3. Before adverting to the submissions made by learned counsel for the parties, it will be convenient to set out the essential facts of the case and the findings recorded by the High Court.
4. The relevant part of the appointment order issued in favour of the respondent by Kendriya Vidyalaya Sangathan, Bombay Regional Office on 25.6.1974 reads as under:-
"No.F.6-5/74/KVS(BR) Date : 25th June, 1974
SUBJECT : Offer of appointment to the post of Physical
With reference to his/her application for the above
post, the undersigned offers to Shri Arunkumar
Madhavrao Siddhaye, a temporary post of Physical
Education Tr. in the Kendriya Vidyalaya Sangathan on
an initially pay of .................................
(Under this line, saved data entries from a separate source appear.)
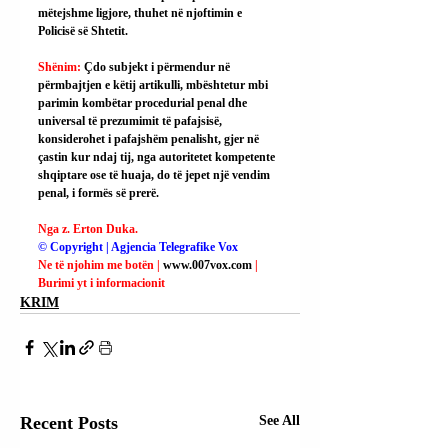
mëtejshme ligjore, thuhet në njoftimin e 
Policisë së Shtetit.
Shënim: 
Çdo subjekt i përmendur në 
përmbajtjen e këtij artikulli, mbështetur mbi 
parimin kombëtar procedurial penal dhe 
universal të prezumimit të pafajsisë, 
konsiderohet i pafajshëm penalisht, gjer në 
çastin kur ndaj tij, nga autoritetet kompetente 
shqiptare ose të huaja, do të jepet një vendim 
penal, i formës së prerë.
Nga z. Erton Duka.
© Copyright | Agjencia Telegrafike Vox
Ne të njohim me botën | 
www.007vox.com
| 
Burimi yt i informacionit
KRIM
Recent Posts
See All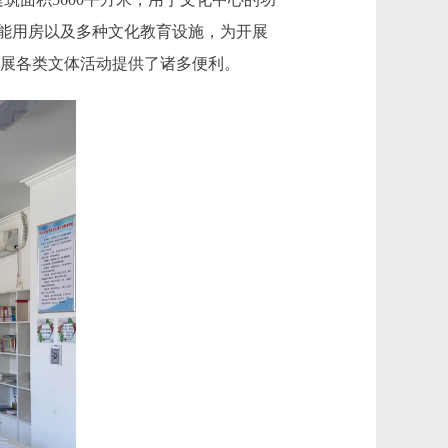
功能用房以及多种文化教育设施，为开展
开展各类文体活动提供了诸多便利。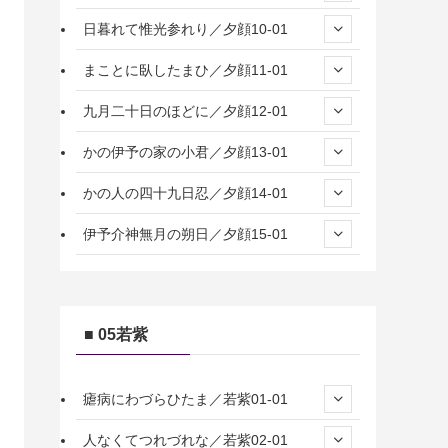
日暮れて惟光参れり／夕顔10-01
まことに臥したまひ／夕顔11-01
九月二十日のほどに／夕顔12-01
かの伊予の家の小君／夕顔13-01
かの人の四十九日忍／夕顔14-01
伊予介神無月の朔日／夕顔15-01
■ 05若紫
瘧病にわづらひたま／若紫01-01
人なくてつれづれな／若紫02-01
3. The services of the appointee are terminable by
one month’s notice on either side without any reasons
being assigned therefor. The appointing authority,
however, reserves the right of terminating the services
before the expiry of the stipulated period of notice by
making payment to the appointee of a sum equivalent to
the pay and allowances for the period of notice or the
unexpired portion thereof. .................................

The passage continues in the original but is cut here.